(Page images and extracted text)
==*==

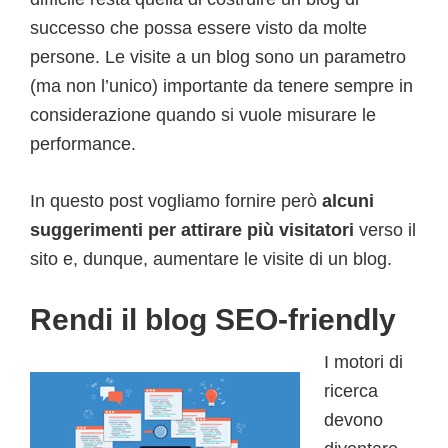
successo che possa essere visto da molte
persone. Le visite a un blog sono un parametro
(ma non l’unico) importante da tenere sempre in
considerazione quando si vuole misurare le
performance.
In questo post vogliamo fornire però
alcuni
suggerimenti per attirare più visitatori
verso il
sito e, dunque, aumentare le visite di un blog.
Rendi il blog SEO-friendly
I motori di
ricerca
devono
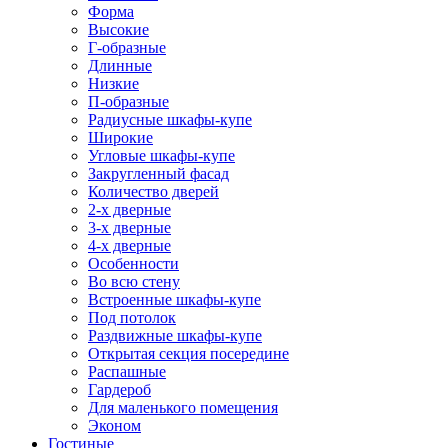
Форма
Высокие
Г-образные
Длинные
Низкие
П-образные
Радиусные шкафы-купе
Широкие
Угловые шкафы-купе
Закругленный фасад
Количество дверей
2-х дверные
3-х дверные
4-х дверные
Особенности
Во всю стену
Встроенные шкафы-купе
Под потолок
Раздвижные шкафы-купе
Открытая секция посередине
Распашные
Гардероб
Для маленького помещения
Эконом
Гостиные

==*==

_Task description_
An exact, picture-free copy of the entries is required.

_Written response_
successo che possa essere visto da molte
persone. Le visite a un blog sono un parametro
(ma non l’unico) importante da tenere sempre in
considerazione quando si vuole misurare le
performance.
In questo post vogliamo fornire però
alcuni
suggerimenti per attirare più visitatori
verso il
sito e, dunque, aumentare le visite di un blog.
Rendi il blog SEO-friendly
I motori di
ricerca
devono
Форма
Высокие
Г-образные
Длинные
Низкие
П-образные
Радиусные шкафы-купе
Широкие
Угловые шкафы-купе
Закругленный фасад
Количество дверей
2-х дверные
3-х дверные
4-х дверные
Особенности
Во всю стену
Встроенные шкафы-купе
Под потолок
Раздвижные шкафы-купе
Открытая секция посередине
Распашные
Гардероб
Для маленького помещения
Эконом
Гостиные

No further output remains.